What conditions does cupping treat?
What conditions does cupping treat? Cupping is traditionally used to treat lung disorders like
- bronchial congestion, and
It is also traditionally used for
- digestive complaints, and
Researchers have studied cupping primarily in China, finding benefit in conditions such as anxiety, depression, back pain, varicose veins, high blood pressure, eczema, acne, fertility, arthritis, fibromyalgia, diabetes, anemia, shingles (herpes zoster), insomnia, and gout.
Cupping is often recommended as a complementary therapy for the following conditions:23
- Back pain
- Headache or migraine
- Knee pain
- Muscle pain and soreness
- Neck and shoulder pain
- Sports injuries and performance
In traditional Chinese medicine, cupping is said to stimulate the flow of vital energy (also known as “qi” or “chi“) and help correct any imbalances arising from illness or injury. It’s sometimes combined with acupuncture and tuina, other therapies said to promote the flow of energy.
How Does Cupping Therapy Work?
To create the suction inside the cups, the practitioner may them by placing a flammable substance (such as herbs, alcohol, and/or paper) inside each cup and then igniting that substance. Next, the practitioner places the cup upside down on the body. During a typical cupping treatment, between three and seven cups are placed on the body.
Today, many practitioners use a manual or electric pump to create the vacuum, or use self-suctioning cupping sets. After the cups are in place, they are usually removed after five to ten minutes. (Practitioners may practice “flash” cupping, by quickly attaching then removing the cup repeatedly.)
Some practitioners apply massage oil or cream and then attach silicone cups, sliding them around the body rhythmically for a massage-like effect. – What conditions does cupping treat?
In a procedure known as “wet cupping,” the skin is punctured prior to treatment. This causes blood to flow out of the punctures during the cupping procedure, which is thought to clear toxins from the body.4
To date, there is a lack of high-quality scientific research to support the use of cupping to treat any health condition. For instance, a 2011 research review sized up seven trials testing cupping in people with pain (such as low back pain); results showed that most of the studies were of poor quality.4
In another research review published in 2017, scientists analyzed 11 studies that tested the use of cupping by athletes. The review’s authors concluded that no explicit recommendation could be made for or against the use of cupping in athletes and that further studies are needed.
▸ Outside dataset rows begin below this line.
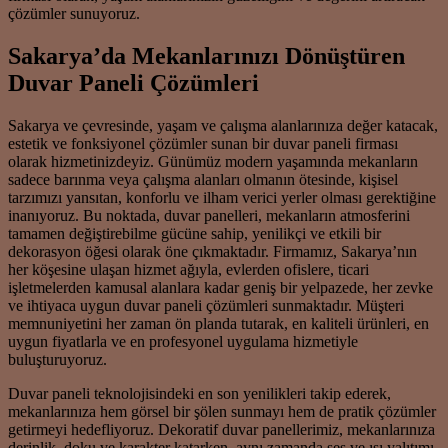
çözümler sunuyoruz.
Sakarya’da Mekanlarınızı Dönüştüren
Duvar Paneli Çözümleri
Sakarya ve çevresinde, yaşam ve çalışma alanlarınıza değer katacak,
estetik ve fonksiyonel çözümler sunan bir duvar paneli firması
olarak hizmetinizdeyiz. Günümüz modern yaşamında mekanların
sadece barınma veya çalışma alanları olmanın ötesinde, kişisel
tarzımızı yansıtan, konforlu ve ilham verici yerler olması gerektiğine
inanıyoruz. Bu noktada, duvar panelleri, mekanların atmosferini
tamamen değiştirebilme gücüne sahip, yenilikçi ve etkili bir
dekorasyon öğesi olarak öne çıkmaktadır. Firmamız, Sakarya’nın
her köşesine ulaşan hizmet ağıyla, evlerden ofislere, ticari
işletmelerden kamusal alanlara kadar geniş bir yelpazede, her zevke
ve ihtiyaca uygun duvar paneli çözümleri sunmaktadır. Müşteri
memnuniyetini her zaman ön planda tutarak, en kaliteli ürünleri, en
uygun fiyatlarla ve en profesyonel uygulama hizmetiyle
buluşturuyoruz.
Duvar paneli teknolojisindeki en son yenilikleri takip ederek,
mekanlarınıza hem görsel bir şölen sunmayı hem de pratik çözümler
getirmeyi hedefliyoruz. Dekoratif duvar panellerimiz, mekanlarınıza
derinlik, doku ve karakter katarken, aynı zamanda ses ve ısı yalıtımı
Some studies did show that cupping improved perceptions of pain and disability and had favorable effects on range of motion compared to no cupping.3
Although cupping is sometimes recommended to increase flexibility in athletes, a small study published in the Journal of Sports Rehabilitation in 2018 found no change in hamstring flexibility after a seven-minute cupping session using four cups. Study participants were NCAA Division III college soccer players without symptoms – What conditions does cupping treat?